Cherokee Women: Gender and Culture Change, 1700-1835
Cherokee Women: Gender and Culture Change, 1700-1835. By Theda Perdue. Lincoln: University of Nebraska Press, 1998. xi, 252 pp. $40.00. ISBN 0-8032-3716-2.
"Without a woman, the dance could not have taken place" (p. 2). This statement, part of a crucial metaphor in Theda Perdue's study of Cherokee women, refers to an incident she observed at a Cherokee stomp dance in Oklahoma in the summer of 1993. Late in the evening, when most dancers were weary, a male singer led a group of young men to the fire at the center of the dance ground. The singer tried to coax others to join them, but for an awkward interval no women came forth. As bystanders began to wonder if there would be another round of dancing, a female dancer moved in behind the singer and, using the heavy turtle shell rattles on her legs, "set the rhythm and permitted him to sing" (p. 2).

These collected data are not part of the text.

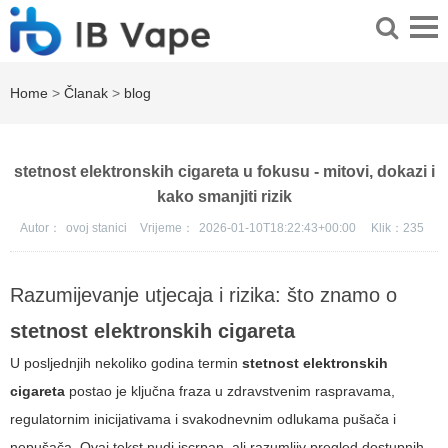
Home
>
Članak
>
blog
stetnost elektronskih cigareta u fokusu - mitovi, dokazi i
kako smanjiti rizik
Autor：
ovoj stanici
Vrijeme：
2026-01-10T18:22:43+00:00
Klik：
235
Razumijevanje utjecaja i rizika: što znamo o
stetnost elektronskih cigareta
U posljednjih nekoliko godina termin
stetnost elektronskih
cigareta
postao je ključna fraza u zdravstvenim raspravama,
regulatornim inicijativama i svakodnevnim odlukama pušača i
nepušača. Ovaj tekst nudi iscrpan, ali razumljiv pregled dostupnih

In the stomp dance, as in all facets of traditional Cherokee life, women and men follow anciently prescribed roles that complement each other and make it possible for Cherokees to live balanced lives. Perdue examines the interplay between the Cherokees' desire for balance, their creation of a symmetrical society, and their construction of gender. Her thesis is that important elements of their traditional definition of gender survived numerous assaults from Euro-American influences and remain vital today. In her words, "the story of most Cherokee women is not cultural transformation ... but remarkable cultural persistence" (p. 11).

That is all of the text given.